Ce faisant, il pense pouvoir tirer de ses "expériences du curé",
"une leçon à portée universelle", par quoi se
fait jour son penchant profond pour l'abstraction et la prise de distance. Il
en résulte un jugement global plutôt pessimiste, porté aussi
bien sur la pesante inertie des individus que plus généralement
sur ce qu'il nomme "le Système", "ce fléau des
médiocrités qui se retrouve dans toutes les administrations",
un mal qu'il juge"particulièrement redoutable dans le domaine religieux".
Une telle intransigeance, à la fois intellectuelle et viscérale,
confrontée au "bas-monde" des contingences et des compromissions
humaines, ne peut pas ne pas lui créer des difficultés de toutes
sortes, se soldant en conflits ouverts avec les uns et les autres, y compris
avec cette Eglise qu'il croit servir en disant "la vérité,
toute la vérité" à ceux qui en étaient les
représentants officiels.
Finalement, une telle situation conflictuelle va le décourager, le décevoir
et l'épuiser tant physiquement que moralement.
Après plusieurs rencontres avec des conseillers spirituels, il obtient,
à sa demande et de la part de l'évêque, la réduction
à l'état laïque ainsi que la retraite anticipée.
C'est ainsi qu'en avril 1958, avec l'aide de quelques âmes dévouées,
l'abbé Bengel va quitter l'Alsace pour s'installer, dans un premier temps,
à Anzeling, petit hameau lorrain du côté de Bouzonville.
Le temps de la retraite va lui permettre de reprendre et approfondir
des idées fondamentales sur l'épanouissement de l'homme, et d'en
publier l'essentiel dans son ouvrage Le merveilleux humain (4).
L'abbé Bengel y propose un idéal conduisant l'homme à la
perfection :
"l'homme majeur capable de diriger sa vie rationnellement et de réussir dans l'épanouissement et la joie (…) Les principes et les lois restent lettre morte s'ils ne sont pas intégrés à un élan de vie, partant des profondeurs et jaillissant dans le conscient en une affectivité heureuse. Cette quête trouve une suprême réponse dans l'union à Dieu avec des significations, une confiance et un amour incomparables. L'intelligence connaît ses richesses. Mais, c'est au cœur de les étreindre dans une admiration un zèle inépuisables".Nous retrouvons là ses thèmes et sa manière de penser de 1940, mais également l'influence du psychanalyste K.G. Jung et sa théorie de l'inconscient affectif. Il prend, en effet, en compte l'irruption non rationnelle de l'affectivité.

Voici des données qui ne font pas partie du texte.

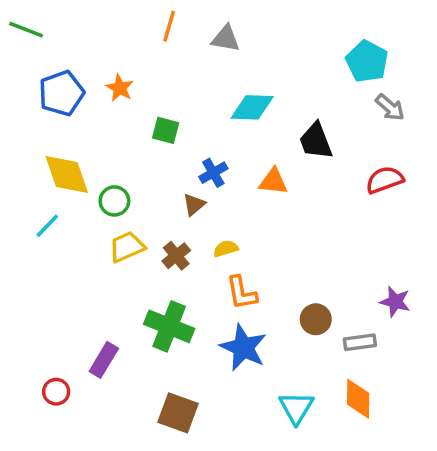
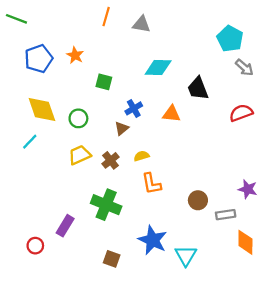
green circle: (114, 201) -> (78, 118), moved
blue star: (243, 348) -> (153, 240), moved
orange diamond: (358, 399) -> (245, 242), moved
brown square: (178, 413) -> (112, 259), size x0.7

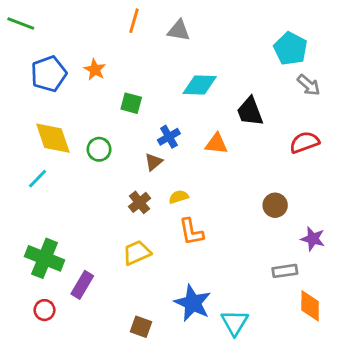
yellow trapezoid: (80, 155) -> (137, 253), moved
brown circle: (198, 200) -> (275, 205), moved
green cross: (106, 205) -> (45, 258), moved

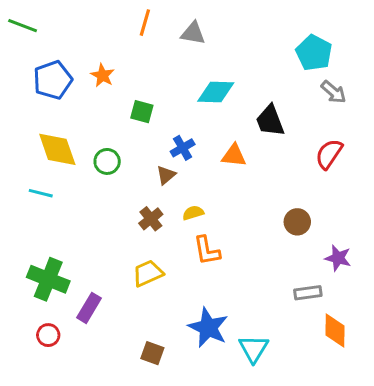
red semicircle: (304, 142) -> (329, 154), turned -36
cyan line: (38, 179) -> (41, 193), turned 60

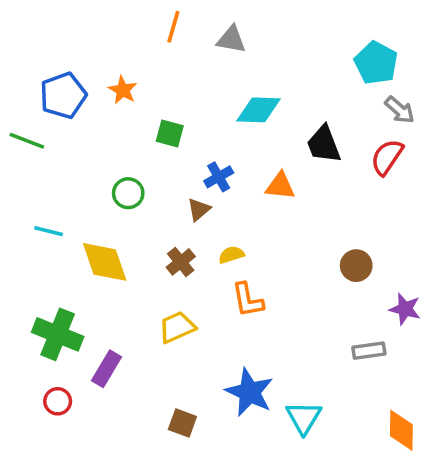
green line: (23, 26) -> (27, 141), moved
yellow diamond: (57, 149) -> (105, 262), moved
red semicircle: (329, 154) -> (387, 157), moved
orange diamond: (335, 331) -> (401, 430), moved

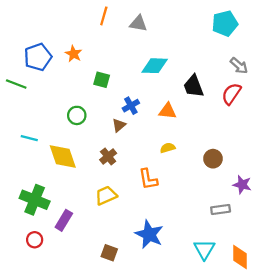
cyan pentagon: (376, 63) -> (225, 24), moved, turned 30
yellow semicircle: (231, 255) -> (168, 148), moved
cyan triangle: (304, 418) -> (204, 249), moved

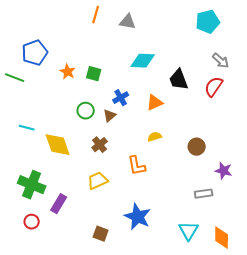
orange star: (74, 54) -> (68, 72), moved
orange triangle: (168, 111) -> (155, 103), turned -30
green circle: (77, 115) -> (86, 111), moved

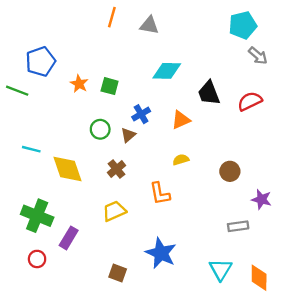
gray arrow: (221, 61) -> (258, 56), moved
red semicircle: (214, 87) -> (250, 101), turned 30

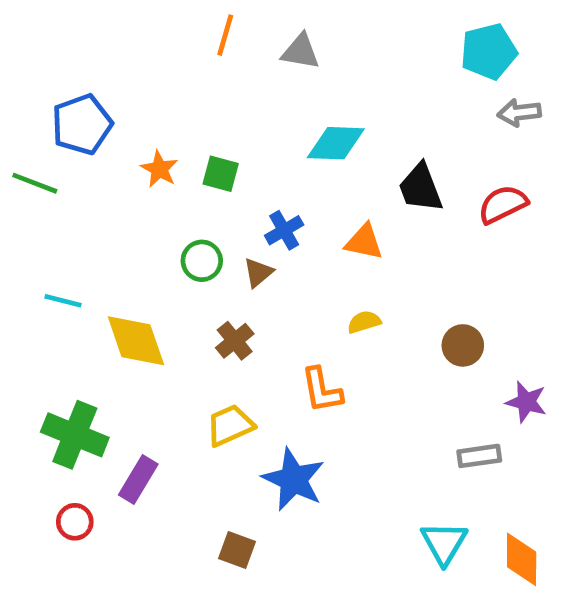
gray arrow: (258, 56) -> (519, 113), turned 132
orange triangle: (181, 120) -> (364, 242), turned 36
blue star: (161, 253) -> (293, 479), moved

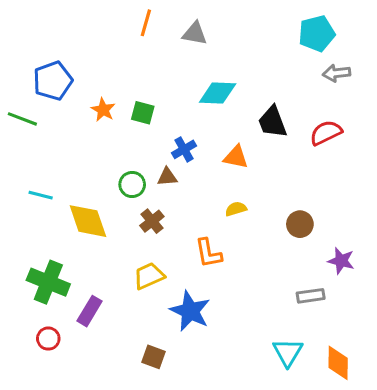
green circle: (202, 261) -> (132, 184), moved
brown triangle: (258, 273) -> (167, 177), turned 35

Mais toujours poussé par sa quête intellectuelle et par le besoin d'approfondir sa conception très personnelle de la vie humaine, Robert Bengel va s'établir à Vaux-sur-Seine, ce qui lui permettra de suivre des cours en Sorbonne.
Robert Bengel finit sa vie de manière rustique, au contact d'une famille
ouvrière portugaise dont la présence des enfants lui avait révélé
la tendresse humaine. Il garda le profond regret du temps perdu, mais en retira
une meilleure compréhension de lui-même ainsi que l'apaisement
trouvé dans un échange confiant.
Il avait pourtant gardé son intrépide esprit missionnaire. Ce
qu'il écrivit à l'un de ses anciens élèves, en 1982,
révèle son âme en quête d'Absolu, un testament prêché
à temps et à contre-temps :
"Je voudrais vous proposer une autre étude: entreprendre la conquête mystique de votre établissement, lui imprimer une orientation et un enthousiasme. missionnaires. Dieu vous le demande et, avec sa grâce, vous réussirez. Je peux vous aider pour certaines indications. Mais c'est l'effort de votre esprit, de votre coeur et de votre amour divin qui seront décisifs."Le 31 octobre 1987, Robert Bengel décède dans une extrême simplicité, après une vie entièrement consacrée à la mise en oeuvre très scrupuleuse de sa foi, au service de son prochain et de la société humaine.